Sob uma perspectiva liberal, pode-se acusar a possibilidade de ampliação dos limites objetivos às questões prejudiciais, sem o pedido expresso do autor, como indevida mitigação do princípio da demanda. Afinal, se o demandante quisesse que a coisa julgada atingisse a prejudicial, teria formulado pedido sobre ela. Ocorre que a prejudicial resulta da demanda do autor considerada em seu conjunto. E sua apreciação é imprescindível para que haja análise do pedido. Serão produzidas provas a respeito e o juiz decidirá. Se, por um lado, isso pode não refletir inteiramente a vontade individual, eis que inexistiu pedido expresso, não é correto afirmar que a estabilização da prejudicial viola a liberdade do demandante, pois cabe somente a ele apresentar os contornos iniciais do mérito, que serão delimitados com a apresentação de exceção substancial pelo réu.

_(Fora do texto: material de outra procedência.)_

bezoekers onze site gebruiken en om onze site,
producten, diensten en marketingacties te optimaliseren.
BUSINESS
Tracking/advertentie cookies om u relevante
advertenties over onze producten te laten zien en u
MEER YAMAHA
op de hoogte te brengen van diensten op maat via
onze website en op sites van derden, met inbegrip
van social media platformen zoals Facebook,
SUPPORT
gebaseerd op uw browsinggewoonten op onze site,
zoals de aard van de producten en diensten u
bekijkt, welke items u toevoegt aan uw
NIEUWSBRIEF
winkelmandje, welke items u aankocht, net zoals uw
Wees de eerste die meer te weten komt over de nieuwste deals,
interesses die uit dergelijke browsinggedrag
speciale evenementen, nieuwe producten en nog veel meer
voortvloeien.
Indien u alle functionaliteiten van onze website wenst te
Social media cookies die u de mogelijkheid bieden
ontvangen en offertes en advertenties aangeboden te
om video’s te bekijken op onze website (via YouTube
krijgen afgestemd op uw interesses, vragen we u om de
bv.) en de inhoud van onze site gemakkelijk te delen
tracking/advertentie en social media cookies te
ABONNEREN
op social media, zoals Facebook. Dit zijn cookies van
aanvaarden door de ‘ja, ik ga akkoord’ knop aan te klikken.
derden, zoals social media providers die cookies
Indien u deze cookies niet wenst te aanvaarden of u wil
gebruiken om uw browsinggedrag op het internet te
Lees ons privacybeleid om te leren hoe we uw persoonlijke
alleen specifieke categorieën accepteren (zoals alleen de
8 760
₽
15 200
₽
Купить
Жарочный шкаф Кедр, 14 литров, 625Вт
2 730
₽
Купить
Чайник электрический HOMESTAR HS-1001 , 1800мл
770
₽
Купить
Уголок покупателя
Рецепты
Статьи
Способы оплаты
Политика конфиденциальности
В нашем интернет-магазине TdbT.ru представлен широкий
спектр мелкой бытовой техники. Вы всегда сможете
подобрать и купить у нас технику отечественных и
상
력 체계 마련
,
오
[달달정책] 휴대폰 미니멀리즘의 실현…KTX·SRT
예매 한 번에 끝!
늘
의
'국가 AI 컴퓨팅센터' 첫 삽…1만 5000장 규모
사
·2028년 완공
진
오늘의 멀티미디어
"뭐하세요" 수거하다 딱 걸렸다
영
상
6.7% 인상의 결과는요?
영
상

Restrição à liberdade haveria se o juiz analisasse fatos não submetidos à sua apreciação. Em um sistema marcado pela substanciação mitigada, o autor apresenta os fatos constitutivos, cuja qualificação jurídica definitiva será dada pelo juiz, em conformidade com a máxima iura novit curia. E o magistrado, mesmo quando ocorre ampliação dos limites objetivos

468 DINAMARCO, Cândido Rangel. O conceito de mérito... Op. cit., p. 346/347.

da coisa julgada, decide apenas com base nos fatos que lhe foram apresentados. Retome-se o exemplo do pedido de alimentos. Se não for reconhecida a filiação, a demanda será julgada improcedente. Ocorre que a improcedência já ocorreria, sob as mesmas circunstâncias, no CPC/1973, de modo que ampliação de limites objetivos não provoca qualquer restrição à esfera jurídica do autor. Por outro lado, não se vê como o autor poderia ser prejudicado na hipótese oposta, em que a decisão de reconhecimento da paternidade seria estabilizada. Trata-se, afinal, de desdobramento da demanda por ele formulada.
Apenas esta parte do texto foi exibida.